If you remember one thing from this piece, it should be that we need to do both. Gone are the days where optimistic emissions reductions kept us below a 2-degree warming target.
To keep below two degrees, we'll need to dramatically reduce current emissions and simultaneously remove 10-15 gigatons of CO2/yr from the atmosphere by 2050 and scale that to about 20+ gigatons annually by 2100. Depending on how quickly we reduce emissions, the amount we need to remove from the atmosphere scales proportionally.
When I was little I looked at the space race and dreamed the world would rally around a huge science project again.— Ryan Orbuch (@orbuch) January 8, 2020
10+ gigaton scale negative emissions is that! It’s urgent, necessary, hard, dramatic, all of it. It’s the defining project of our generation.
A quick sense of scale
Here's where we're at in terms of global temperatures:
Greenhouse gas emissions are described in units of tons. It’s hard to think about how much “a ton of gas” really is -- this is how big, at surface temperature and pressure:
Here’s a nostalgically-animated video visualizing a bunch of these one-ton balls in New York City.
If you’re in the US, you’re responsible for emitting about 19 tons of greenhouse gases a year. Wren has a nice calculator that asks you about your commuting habits, flights, and diet to estimate your total GHG emissions. Erika Reinhardt wrote a detailed guide on how you can reduce your emissions. With that in mind, see emissions per capita:
You may also hear people talk about “400 parts per million CO2” or similar. This maps directly to the amount of gas emitted: when emissions mix into the atmosphere, we reference concentrations of the emitted gas as a portion of the atmosphere. This is like stirring sugar into a cup of coffee. Climate modeling is based on these concentrations. For a bit more on how this measurement works, see Basic intro to units and measurement.
For context (thanks to Klaus Lackner for the following distillation), 1 ppm is worth about 7.5 Gigaton of CO2. But roughly half of it mixes into the surface ocean and some goes into the biosphere. So the net result is that it takes about 15 Gigaton of CO2 to raise the atmospheric concentration by 1 ppm. We raise it by about 2.5 ppm per year.
Basic intro to units and measurement
Measuring greenhouse gases
Greenhouse gases are released by burning stuff as well as the product of other chemical reactions in industry. Generally, we’re talking about mostly carbon dioxide (CO2), methane (natural gas) (CH4), and nitrous oxide (N2O). N2O and CH4 are more potent greenhouse gases, but they occur in an order of magnitude less quantity than CO2, so removing them is generally much harder. Methane also has a much shorter half-life in the atmosphere than CO2.

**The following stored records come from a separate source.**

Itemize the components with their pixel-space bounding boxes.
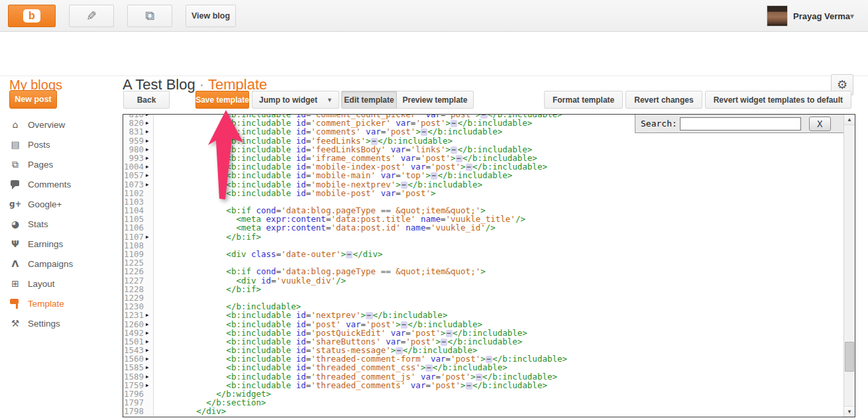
fold-arrow-placeholder: [144, 302, 153, 311]
fold-arrow-icon[interactable]: ▶: [144, 180, 153, 189]
fold-arrow-icon[interactable]: ▶: [144, 171, 153, 180]
fold-arrow-icon[interactable]: ▶: [144, 381, 153, 390]
sidebar-item-campaigns[interactable]: ΛCampaigns: [0, 254, 123, 274]
fold-arrow-icon[interactable]: ▶: [144, 337, 153, 346]
gutter: 1107▶: [123, 233, 154, 241]
code-text: <b:includable id='mobile-post' var='post…: [154, 189, 435, 197]
avatar[interactable]: [767, 5, 788, 26]
editor-scrollbar[interactable]: ▲ ▼: [843, 115, 855, 417]
line-number: 1228: [123, 285, 144, 293]
fold-arrow-icon[interactable]: ▶: [144, 233, 153, 241]
fold-arrow-icon[interactable]: ▶: [144, 320, 153, 329]
blogger-home-button[interactable]: b: [8, 5, 56, 27]
wrench-icon: ⚒: [9, 318, 21, 329]
search-close-button[interactable]: X: [809, 117, 831, 131]
sidebar-item-pages[interactable]: ⧉Pages: [0, 154, 123, 174]
gutter: 1057▶: [123, 171, 154, 180]
pages-icon: ⧉: [9, 159, 21, 170]
line-number: 959: [123, 136, 144, 145]
template-code-editor[interactable]: 810▶ <b:includable id='comment_count_pic…: [123, 114, 855, 417]
sidebar-item-label: Campaigns: [28, 259, 73, 269]
sidebar-item-template[interactable]: Template: [0, 293, 123, 313]
view-blog-button[interactable]: View blog: [186, 5, 236, 27]
sidebar-item-overview[interactable]: ⌂Overview: [0, 115, 123, 134]
sidebar-item-stats[interactable]: ◕Stats: [0, 214, 123, 234]
fold-arrow-placeholder: [144, 293, 153, 302]
sidebar-nav: ⌂Overview▤Posts⧉PagesCommentsg+Google+◕S…: [0, 115, 123, 333]
edit-template-button[interactable]: Edit template: [341, 91, 397, 109]
fold-arrow-icon[interactable]: ▶: [144, 329, 153, 337]
home-icon: ⌂: [9, 119, 21, 130]
stacked-pages-icon: ⧉: [145, 9, 154, 23]
search-input[interactable]: [680, 117, 801, 131]
scrollbar-thumb[interactable]: [845, 342, 854, 372]
sidebar-item-label: Stats: [28, 219, 48, 229]
sidebar-item-google-plus[interactable]: g+Google+: [0, 194, 123, 214]
gutter: 1073▶: [123, 180, 154, 189]
sidebar-item-label: Settings: [28, 319, 60, 329]
code-text: <meta expr:content='data:post.id' name='…: [154, 223, 496, 232]
fold-arrow-icon[interactable]: ▶: [144, 311, 153, 319]
gutter: 980▶: [123, 145, 154, 154]
fold-arrow-icon[interactable]: ▶: [144, 346, 153, 354]
code-line: 1798 </div>: [123, 407, 843, 415]
sidebar-item-label: Earnings: [28, 239, 63, 249]
sidebar-item-label: Layout: [28, 279, 55, 289]
user-name[interactable]: Prayag Verma: [793, 0, 850, 32]
revert-changes-button[interactable]: Revert changes: [625, 91, 702, 109]
scroll-down-arrow-icon[interactable]: ▼: [844, 406, 855, 417]
fold-arrow-icon[interactable]: ▶: [144, 354, 153, 363]
sidebar-item-comments[interactable]: Comments: [0, 174, 123, 194]
save-template-button[interactable]: Save template: [195, 91, 249, 109]
mountain-icon: Λ: [9, 258, 21, 269]
fold-arrow-icon[interactable]: ▶: [144, 154, 153, 162]
preview-template-button[interactable]: Preview template: [397, 91, 474, 109]
header: My blogs A Test Blog·Template ⚙: [0, 32, 868, 76]
fold-arrow-placeholder: [144, 258, 153, 267]
gutter: 1798: [123, 407, 154, 415]
fold-arrow-placeholder: [144, 241, 153, 250]
gutter: 1260▶: [123, 320, 154, 329]
code-line: 1102 <b:includable id='mobile-post' var=…: [123, 189, 843, 197]
scroll-up-arrow-icon[interactable]: ▲: [844, 115, 855, 125]
fold-arrow-icon[interactable]: ▶: [144, 119, 153, 127]
new-post-button[interactable]: New post: [9, 90, 57, 109]
code-line: 1107▶ </b:if>: [123, 233, 843, 241]
search-label: Search:: [641, 119, 677, 129]
gutter: 1227: [123, 276, 154, 285]
sidebar-item-earnings[interactable]: ΨEarnings: [0, 234, 123, 254]
jump-to-widget-dropdown[interactable]: Jump to widget ▼: [252, 91, 339, 109]
fold-arrow-placeholder: [144, 267, 153, 276]
format-template-button[interactable]: Format template: [544, 91, 623, 109]
back-button[interactable]: Back: [123, 91, 170, 109]
sidebar-item-layout[interactable]: ⊞Layout: [0, 274, 123, 293]
line-number: 1226: [123, 267, 144, 276]
gutter: 1589▶: [123, 372, 154, 381]
folded-code-chip[interactable]: ⋯: [466, 382, 472, 390]
gutter: 959▶: [123, 136, 154, 145]
speech-bubble-icon: [9, 179, 21, 189]
fold-arrow-icon[interactable]: ▶: [144, 162, 153, 171]
new-post-pencil-button[interactable]: ✎: [69, 5, 114, 27]
post-list-button[interactable]: ⧉: [127, 5, 172, 27]
line-number: 1106: [123, 223, 144, 232]
sidebar-item-label: Pages: [28, 160, 53, 170]
fold-arrow-icon[interactable]: ▶: [144, 372, 153, 381]
sidebar-item-posts[interactable]: ▤Posts: [0, 134, 123, 154]
layout-grid-icon: ⊞: [9, 278, 21, 289]
fold-arrow-icon[interactable]: ▶: [144, 145, 153, 154]
line-number: 1260: [123, 320, 144, 329]
pencil-icon: ✎: [86, 9, 97, 24]
code-line: 1228 </b:if>: [123, 285, 843, 293]
gutter: 831▶: [123, 127, 154, 136]
fold-arrow-icon[interactable]: ▶: [144, 114, 153, 119]
fold-arrow-icon[interactable]: ▶: [144, 136, 153, 145]
fold-arrow-icon[interactable]: ▶: [144, 127, 153, 136]
sidebar-item-settings[interactable]: ⚒Settings: [0, 313, 123, 333]
fold-arrow-icon[interactable]: ▶: [144, 363, 153, 372]
code-area[interactable]: 810▶ <b:includable id='comment_count_pic…: [123, 114, 843, 416]
user-menu-caret-icon[interactable]: ▼: [849, 0, 855, 32]
blogger-template-editor-page: b ✎ ⧉ View blog Prayag Verma ▼ My blogs …: [0, 0, 868, 420]
folded-code-chip[interactable]: ⋯: [346, 251, 353, 258]
revert-widget-templates-button[interactable]: Revert widget templates to default: [705, 91, 851, 109]
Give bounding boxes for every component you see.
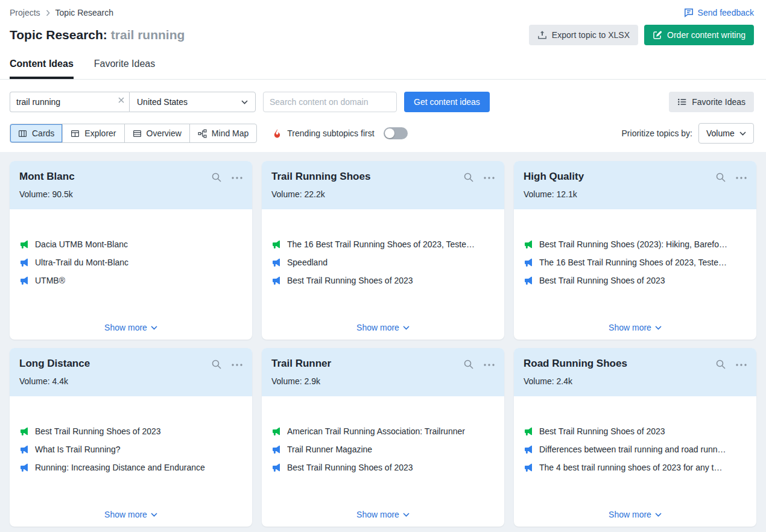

Here are the units you’ll usually see:
Tons of CO2
Literally just a ton of CO2 by mass. This is the most common unit. It's often unclear whether someone means metric or imperial tons, which is annoying.
Tons of CO2E
The E means “equivalent”, you’ll often see this when reading about offsets or macro-scale emissions comparisons. “Equivalent” means another greenhouse gas, normalized to the warming potential of CO2. As calculated, methane is about 28-36x equivalent (GWP 100), so 1 ton of methane would count as 28-36 tons CO2E.
(Update March 2: my original methane GWP value was incorrect, fixed now, thanks Ryan Barrett for flagging)
Tons of C
This is mostly used when talking about sinking carbon in plants and soils, and it just means we only measure the C in the CO2, which maps 3:11 by molar mass. (Because the two Oxygen atoms each have a mass of 16)
(Mega)tons, (giga)tons of any of these
Megaton = one million tons; Gigaton = one billion tons.
Measuring greenhouse gases when they’re mixed into the sky
The atmosphere is made of a mixture of gases:
Greenhouse gases are a super small part of it, so instead of describing tiny absolute percentages, we use these units to describe how much:
Parts per million (PPM)
- Used mostly for CO2
Parts per billion (PPB)
- Used mostly for CH4, CFCs, and other trace gases.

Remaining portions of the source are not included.